Pamela Engel
Business Insider
AUG. 13, 2015
Malaysia’s government news agency has published a new theory about what might have happened to missing Malaysia Airlines Flight 370 upon impact, The Week reports.
Satellite expert Zaaim Redha Abdul Rahman, who helped UK satellite firm Inmarsat analyze data shortly after the plane went missing in March last year, said the plane likely made a soft landing on the water, floated for a while on the surface, and then sank mostly in one piece.
This is consistent with what other experts have said about the likely fate of the plane after new evidence came to light last month.
A piece of debris that was almost certainly part of MH370 suggests that the aircraft may have glided along after running out of fuel and descended slowly into the water. The Boeing 777 “flaperon” washed up on Reunion Island near Madagascar in the Indian Ocean.
Former US National Transportation Safety Board investigator Greg Feith told Bloomberg that since the piece was not “crushed,” experts could “deduce it was either a low-energy crash or a low-energy intentional ditching.”
Rahman came to the same conclusion.
“It (the flaperon) was only slightly damaged and was just encrusted with barnacles.
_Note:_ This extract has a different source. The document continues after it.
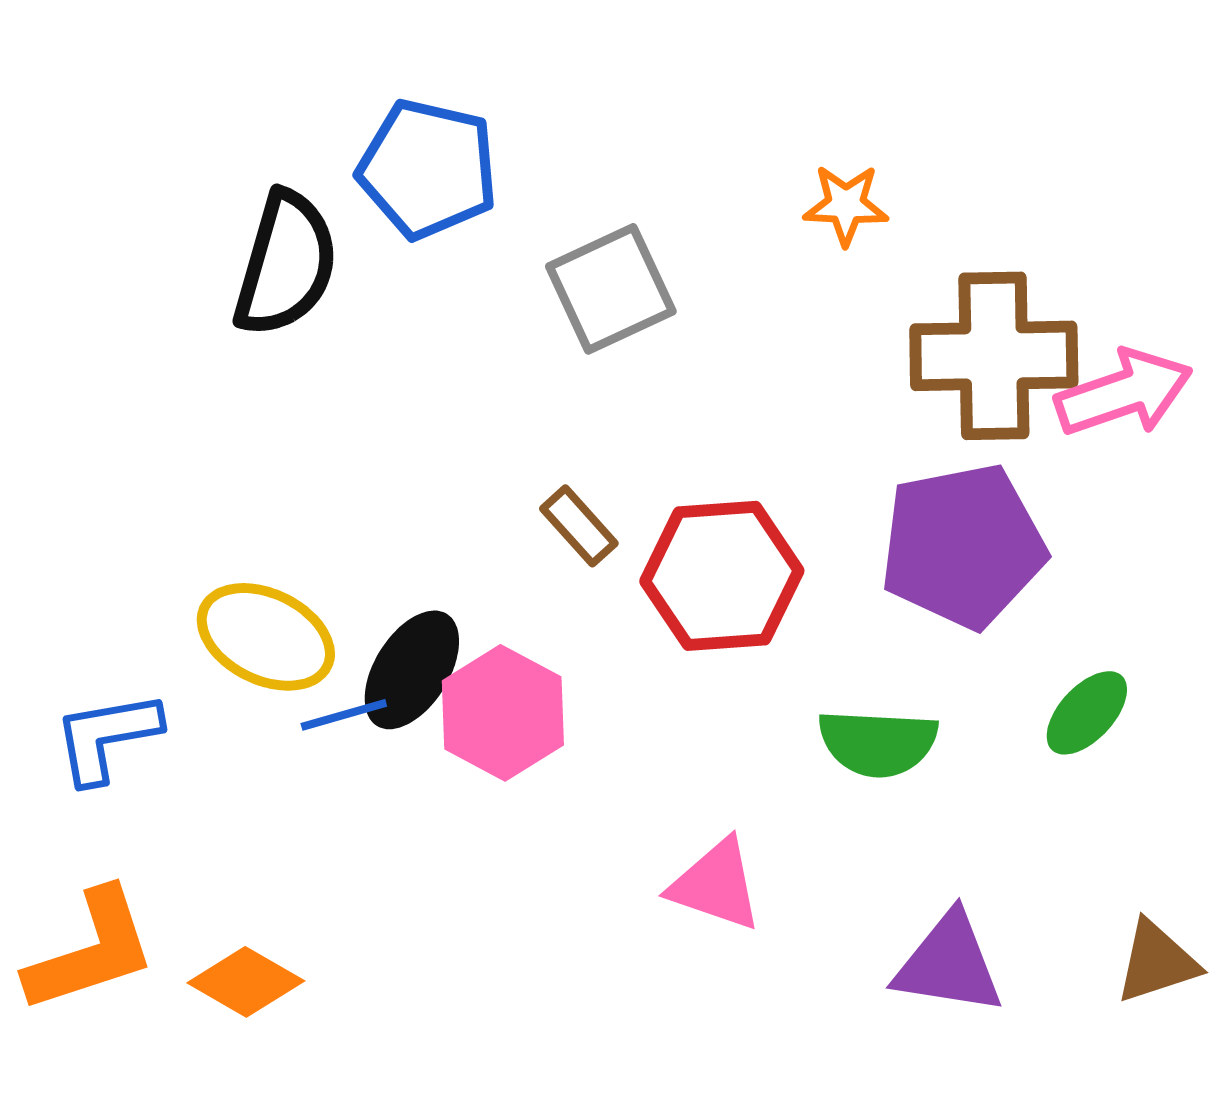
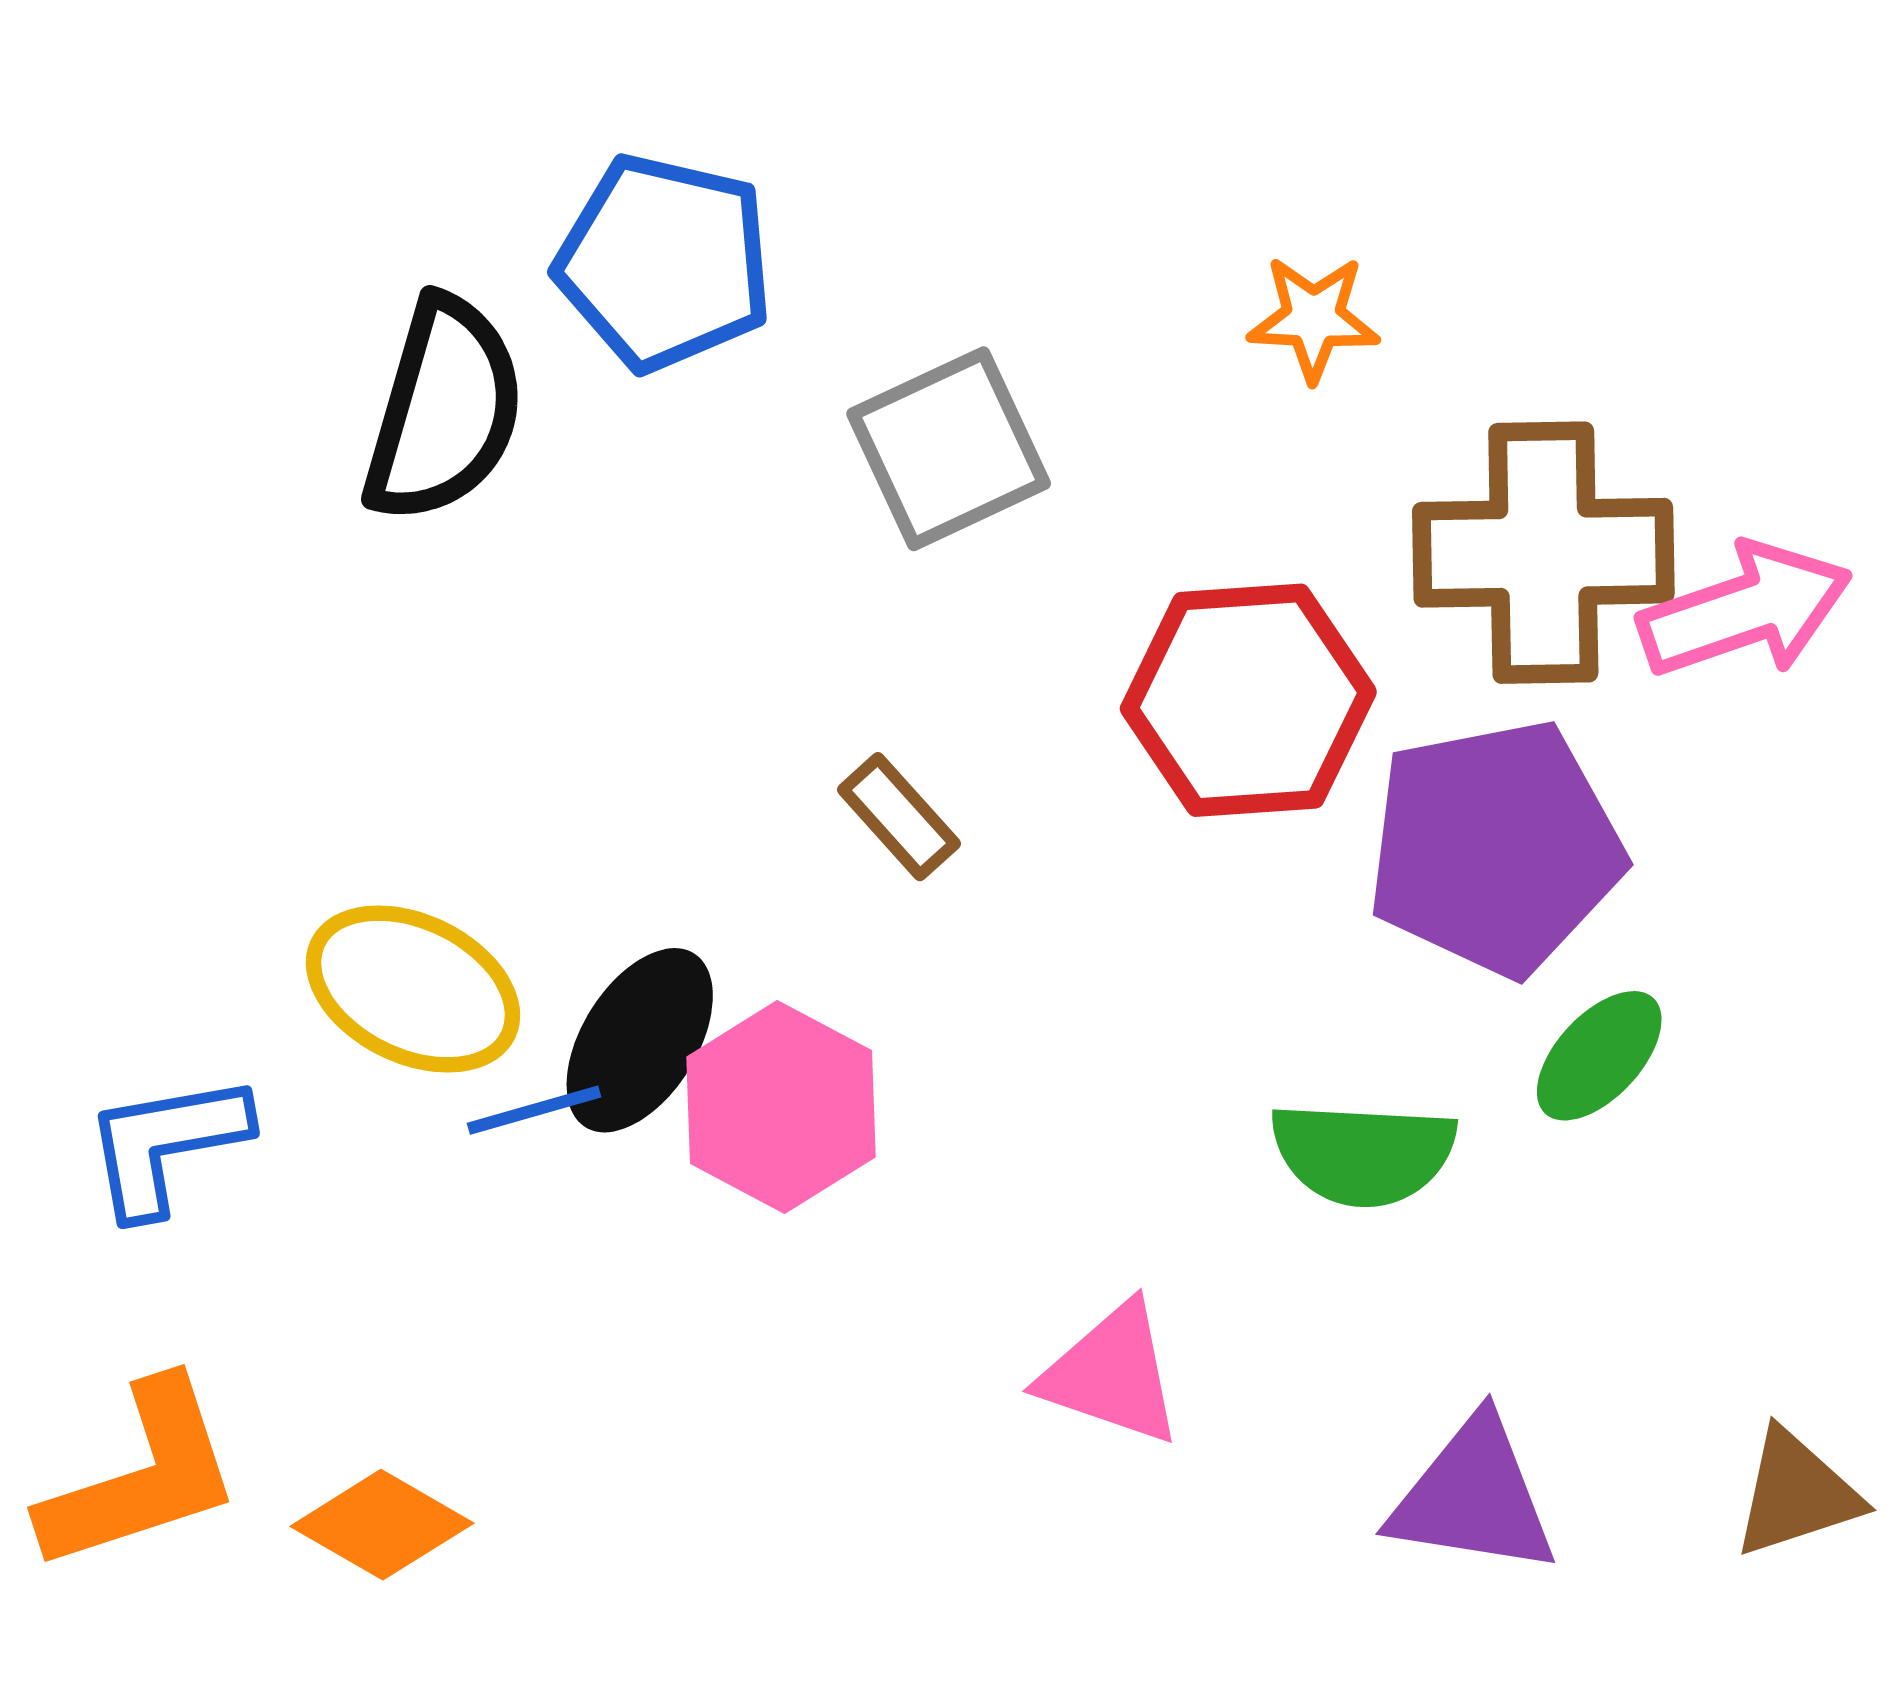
red hexagon: (722, 576) -> (1248, 700), moved
green ellipse: (1087, 713) -> (1599, 1056), moved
Its appearance indicates that it was not violently torn off from the aircraft’s main body … it does seem that it got detached pretty nicely at its edges,” Rahman told the Bernama news agency.
“If MH370 had crashed with a really hard impact, we would have seen small pieces of debris floating on the sea immediately after that,” he added. “Furthermore, the flaperon that was recovered (from Reunion Island) wouldn’t have been in one piece … we would have only seen bits and pieces of it.”
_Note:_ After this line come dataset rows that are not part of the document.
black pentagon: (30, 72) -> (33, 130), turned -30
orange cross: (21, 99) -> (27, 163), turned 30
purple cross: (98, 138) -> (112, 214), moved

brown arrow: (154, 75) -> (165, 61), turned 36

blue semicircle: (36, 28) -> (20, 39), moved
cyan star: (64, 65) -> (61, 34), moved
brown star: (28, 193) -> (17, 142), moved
It’s possible that the flaperon broke off from the submerged plane body, Rahman explained.
“Similarly, other parts would also become detached and float with the help of the strong water current, before being washed up on the shores of islands like Reunion,” he said.
Teams continue to search the southern Indian Ocean, where the plane is believed to have crashed, for the rest of the aircraft.
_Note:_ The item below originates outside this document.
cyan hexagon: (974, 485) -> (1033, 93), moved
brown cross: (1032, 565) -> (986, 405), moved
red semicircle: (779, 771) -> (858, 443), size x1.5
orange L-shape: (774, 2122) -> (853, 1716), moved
Patrick Smith, airline pilot and author of the book “Cockpit Confidential,” told Business Insider last month that the debris could hint at the manner of the crash — but it would still just be speculation at this point.
“If indeed the wing piece was in the extended position, consistent with where it would be in low-speed operations, this MIGHT suggest the airplane was still under control when it crashed,” Smith told Business Insider in an email.
“But we’re looking at one tiny, badly damaged piece from the jetliner. It’s merely supposition at this point.”
MH370 disappeared on March 8, 2014, while flying from Kuala Lumpur, Malaysia, to Beijing. The Boeing 777-200ER vanished with 239 people onboard.
The search for the Malaysian jet has been focused on a 7.3-million-square-mile area in the southern Indian Ocean off the western coast of Australia.